The film shows Raddad’s grueling years in jail where he learnt to read and write, and from where he slowly started to comprehend the injustice of the accusations against him. When he was arrested in his home in 1991 following the murder, he was illiterate and spoke no French, and therefore, he had no idea of why he was being arrested, let alone imprisoned. This is lesson number one: if you are an Arab man and illiterate in France, your hole has been dug for you before the trial has even begun. The fiction film deals with his 7 years, alternating with the trial and the investigation of a writer who challenges the convictions and gathers evidence to prove Raddad’s innocence.

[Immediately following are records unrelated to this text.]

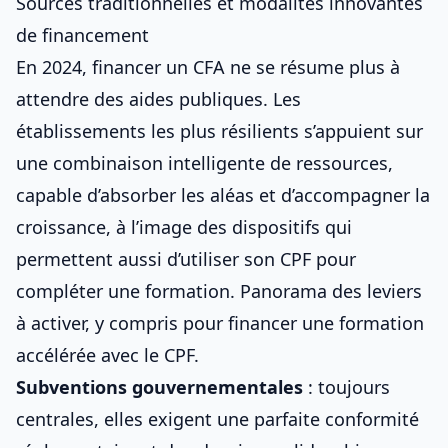
Sources traditionnelles et modalités innovantes
de financement
En 2024, financer un CFA ne se résume plus à
attendre des aides publiques. Les
établissements les plus résilients s’appuient sur
une combinaison intelligente de ressources,
capable d’absorber les aléas et d’accompagner la
croissance, à l’image des dispositifs qui
permettent aussi d’
utiliser son CPF pour
compléter une formation
. Panorama des leviers
à activer, y compris pour
financer une formation
accélérée avec le CPF
.
Subventions gouvernementales
: toujours
centrales, elles exigent une parfaite conformité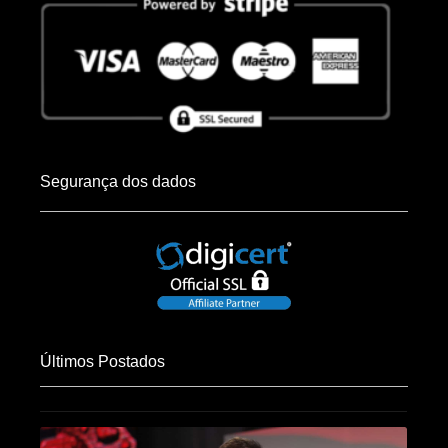
Segurança dos dados
Últimos Postados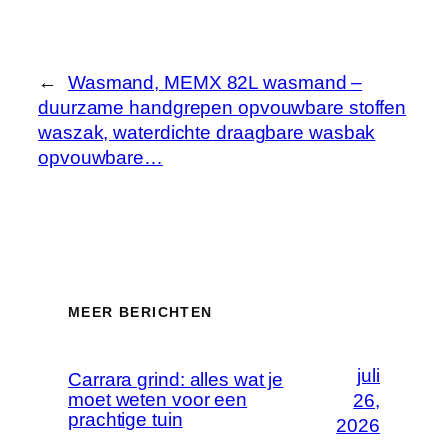
←
Wasmand, MEMX 82L wasmand –
duurzame handgrepen opvouwbare stoffen
waszak, waterdichte draagbare wasbak
opvouwbare…
MEER BERICHTEN
juli
Carrara grind: alles wat je
moet weten voor een
26,
prachtige tuin
2026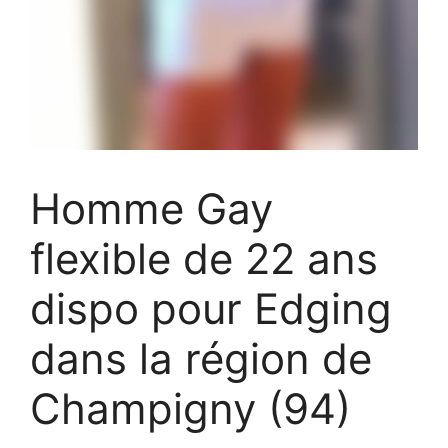
Homme Gay
flexible de 22 ans
dispo pour Edging
dans la région de
Champigny (94)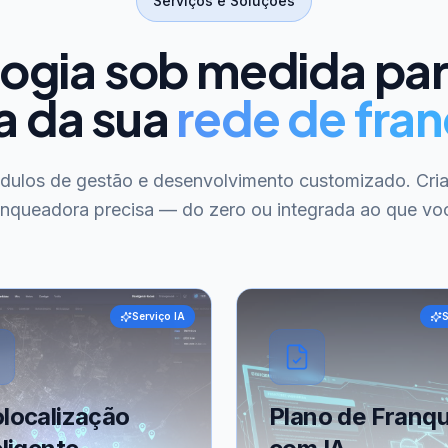
Serviços e Soluções
ogia sob medida pa
a da sua
rede de fran
ódulos de gestão e desenvolvimento customizado. Cri
anqueadora precisa — do zero ou integrada ao que voc
Serviço IA
S
localização
Plano de Franqu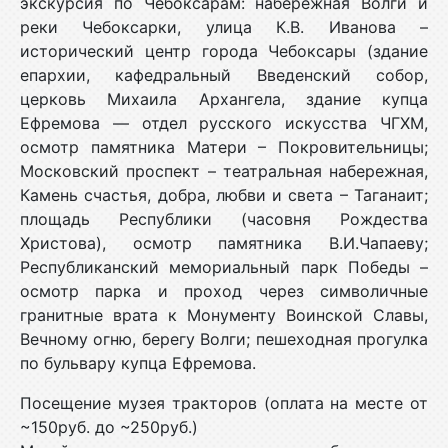
экскурсия по Чебоксарам: набережная Волги и
реки Чебоксарки, улица К.В. Иванова –
исторический центр города Чебоксары (здание
епархии, кафедральный Введенский собор,
церковь Михаила Архангела, здание купца
Ефремова — отдел русского искусства ЧГХМ,
осмотр памятника Матери – Покровительницы;
Московский проспект – театральная набережная,
Камень счастья, добра, любви и света – Таганаит;
площадь Республики (часовня Рождества
Христова), осмотр памятника В.И.Чапаеву;
Республиканский мемориальный парк Победы –
осмотр парка и проход через символичные
гранитные врата к Монументу Воинской Славы,
Вечному огню, берегу Волги; пешеходная прогулка
по бульвару купца Ефремова.
Посещение музея тракторов (оплата на месте от
~150руб. до ~250руб.)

Every year on Bastille Day, the French President is given the authority to pardon a number of prisoners, not of their crimes, but of their sentences. In 1998 Chirac was pressured by King Hassan on a visit to Morocco to pardon Raddad. But a pardon in France does not mean an overturning of the conviction, and Raddad is still guilty of killing his employer in 1991 in the eyes of the law. The evidence supporting Raddad’s innocence is overwhelming, to the point where, the “Omar m’a tuer” supposedly written by the dying woman in her own blood is the only evidence against him. Even that, as every report on the case continues to point out, is worth little because it is ungrammatical and therefore unlikely to have been written by a highly educated white woman. She would no doubt have written “Omar m’a tué”. And why, as the writer (in the film Pierre-Emmanuel Vaugrenard) asks, would someone name their assassin in their dying moments rather than call for help?

For complicated reasons that could only hold force in the Napoleonic French Justice system, Raddad’s leverage to be absolved of the crimes is minimal to non-existent. But still he continues to fight to clear his name. And still the French Justice system refuses to hear and respect him. It’s difficult not to be enraged by the case because if racism rots the core of every country in a different way, this is how it happens in France: the authorities versus the people. As often happens in such high profile cases, Raddad represents much more than a Moroccan gardener shouldering the blame for an assassin on the loose. This is a cry for equality from all those immigrants who are treated without justice, condemned for no reason other than their race, in contemporary France. This is a very real struggle that weighs on the conscience of this country’s cultural imaginary, a struggle that is shared in by everyone, even those beyond the immigrant communities.

As I say, the film is not particularly interesting as a film, but its contempt, albeit subtly stated, for the French authorities that ensure the perpetuation of the conviction must be kept in the spotlight. The good news is that most French people, including the press, would agree with the film’s conceit. The fact that after a month playing in the cinemas, the 250 seats of the session I went to were sold, speaks to the heartache and solidarity felt by this country’s people. I could count on one hand the number of films whose run goes over two weeks in this city, and even the Academy Award winners are relegated to 11am and other unusual times of the day after their four week run. That Omar m’a tuer effortlessly pulls a full house every night of the week is the evidence that this story needs to be told again and again, in documentaries, in fiction, in the press, in images and writing, until there exists such a thing as equality in France.